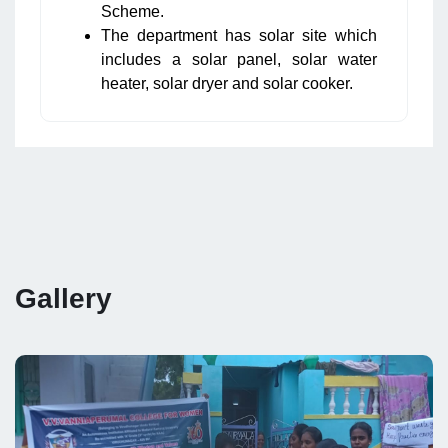
Scheme.
The department has solar site which
includes a solar panel, solar water
heater, solar dryer and solar cooker.
Gallery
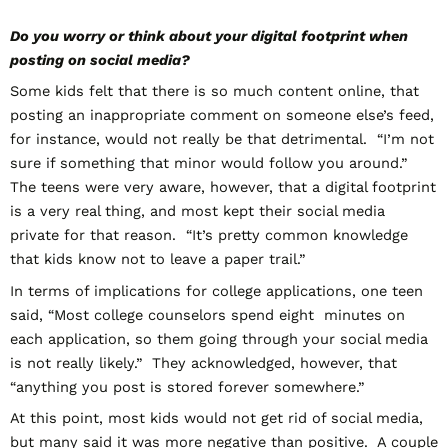
Do you worry or think about your digital footprint when
posting on social media?
Some kids felt that there is so much content online, that
posting an inappropriate comment on someone else’s feed,
for instance, would not really be that detrimental. “I’m not
sure if something that minor would follow you around.”
The teens were very aware, however, that a digital footprint
is a very real thing, and most kept their social media
private for that reason. “It’s pretty common knowledge
that kids know not to leave a paper trail.”
In terms of implications for college applications, one teen
said, “Most college counselors spend eight minutes on
each application, so them going through your social media
is not really likely.” They acknowledged, however, that
“anything you post is stored forever somewhere.”
At this point, most kids would not get rid of social media,
but many said it was more negative than positive. A couple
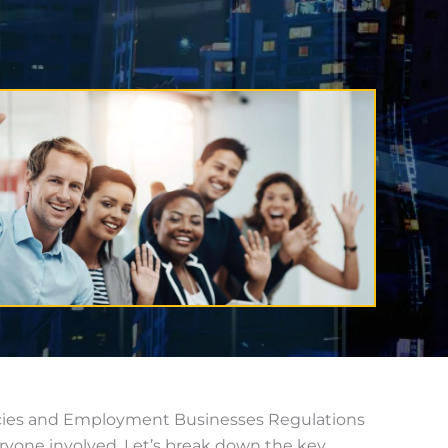
encies and Employment Businesses Regulations
ryone involved. Let’s break down the key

• [Exercise brief]: Type out the data above once more, exactly, with no images included.

• [Solution for this exercise]:
Scheme.
The department has solar site which
includes a solar panel, solar water
heater, solar dryer and solar cooker.
Gallery
Do you worry or think about your digital footprint when
posting on social media?
Some kids felt that there is so much content online, that
posting an inappropriate comment on someone else’s feed,
for instance, would not really be that detrimental. “I’m not
sure if something that minor would follow you around.”
The teens were very aware, however, that a digital footprint
is a very real thing, and most kept their social media
private for that reason. “It’s pretty common knowledge
that kids know not to leave a paper trail.”
In terms of implications for college applications, one teen
said, “Most college counselors spend eight minutes on
each application, so them going through your social media
is not really likely.” They acknowledged, however, that
“anything you post is stored forever somewhere.”
At this point, most kids would not get rid of social media,
but many said it was more negative than positive. A couple
encies and Employment Businesses Regulations
ryone involved. Let’s break down the key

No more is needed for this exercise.